The verse recording the breakdown includes a curious repetition (Gen. 13:6): וְלֹא נָשָֹא אֹתָם הָאָרֶץ לָשֶבֶת יַחְדָו כִּי הָיָה רְכוּשָם רָב וְלֹא יָכְלוּ לָשֶבֶת יַחְדָו – “the land could not support them staying together, for their possessions were so numerous; and they could not remain together.”

At first we are told the facts – Abraham and Lot’s shepherds could not live alongside each other as there was not enough land for all of their flocks to graze.

But then the verse repeats itself, adding yet again that they could not remain together. 

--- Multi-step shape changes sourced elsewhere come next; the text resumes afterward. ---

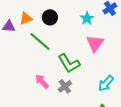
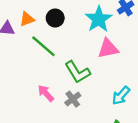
cyan star: (87, 18) -> (99, 19), size x1.6
pink triangle: (95, 43) -> (108, 49), turned 42

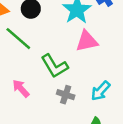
gray cross: (73, 99) -> (66, 95), moved, turned -35

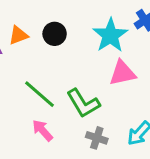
green line: (18, 39) -> (39, 94), moved

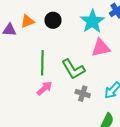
green line: (39, 94) -> (42, 63), turned 50
pink arrow: (42, 130) -> (45, 88), turned 91

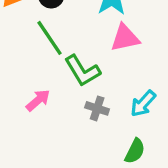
green line: (42, 63) -> (50, 38), moved, turned -35

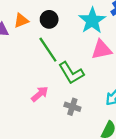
gray cross: (97, 108) -> (72, 107), moved

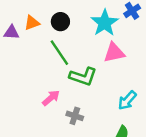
green L-shape: (71, 73) -> (83, 76), turned -40
gray cross: (72, 107) -> (75, 116), moved

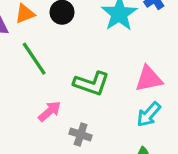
green line: (59, 53) -> (34, 59), moved
pink triangle: (114, 53) -> (149, 79), moved

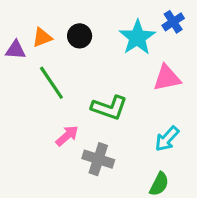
pink triangle: (149, 79) -> (167, 78), moved
gray cross: (81, 135) -> (98, 159), size x1.4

Rabbi Simcha Bunim Sofer, in his commentary on Lech Lecha, notes that this is the classic, if tragic, trajectory of all arguments. Initially there is a valid reason for the disagreement, one that could be resolved without rancor if cool heads prevailed. 

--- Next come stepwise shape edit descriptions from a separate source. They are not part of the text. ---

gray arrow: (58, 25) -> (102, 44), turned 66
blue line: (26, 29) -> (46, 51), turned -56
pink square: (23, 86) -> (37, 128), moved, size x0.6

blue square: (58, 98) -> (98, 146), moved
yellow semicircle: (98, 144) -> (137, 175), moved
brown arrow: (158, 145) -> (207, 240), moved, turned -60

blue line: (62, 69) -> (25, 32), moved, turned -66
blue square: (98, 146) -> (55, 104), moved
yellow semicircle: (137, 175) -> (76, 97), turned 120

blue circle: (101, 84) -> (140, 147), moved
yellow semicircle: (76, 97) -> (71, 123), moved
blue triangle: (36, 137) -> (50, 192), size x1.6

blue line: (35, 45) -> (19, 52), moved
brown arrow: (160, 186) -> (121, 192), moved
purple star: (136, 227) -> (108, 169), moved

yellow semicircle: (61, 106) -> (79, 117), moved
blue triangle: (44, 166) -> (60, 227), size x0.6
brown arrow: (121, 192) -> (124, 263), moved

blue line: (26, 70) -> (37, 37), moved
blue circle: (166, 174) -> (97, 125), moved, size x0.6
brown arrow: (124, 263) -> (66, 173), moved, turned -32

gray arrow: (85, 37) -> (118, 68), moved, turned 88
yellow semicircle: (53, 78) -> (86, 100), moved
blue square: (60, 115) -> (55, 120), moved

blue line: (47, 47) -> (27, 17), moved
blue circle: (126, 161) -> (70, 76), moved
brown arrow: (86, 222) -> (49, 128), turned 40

The shepherds of Abraham and Lot certainly had legitimate concerns; they were rightfully worried about how the land they lived on could comfortably support their owners’ ever-increasing flocks. With sensitivity and finesse this problem could certainly have been resolved amicably. But what began as a valid dispute soon degenerated into wanton hatred – it no longer had anything to do with the facts, rather it was a matter of “they could not remain together.”

And at that point the only available option was complete separation – an unbridgeable gulf that led to a pointless rift between two close family members, and resulted in the descent of one of them into the degenerate world of Sodom and Gomorrah.

I have no doubt that had social media existed in that era, the self-righteous shepherds would have blasted their “facts” all over Twitter and Facebook, feeling entitled to prove their point-of-view, enraged by their adversaries’ audacious refusal to see things their way.

Antonio, the title character of William Shakespeare’s Merchant of Venice, declared that “the devil can cite Scripture for his purpose.” (Act 1, Scene 3). It is so true.

The shepherds on both sides of this dispute could have tweeted: ‘even the Torah says we cannot remain together’. But I fear they would have been missing the point entirely.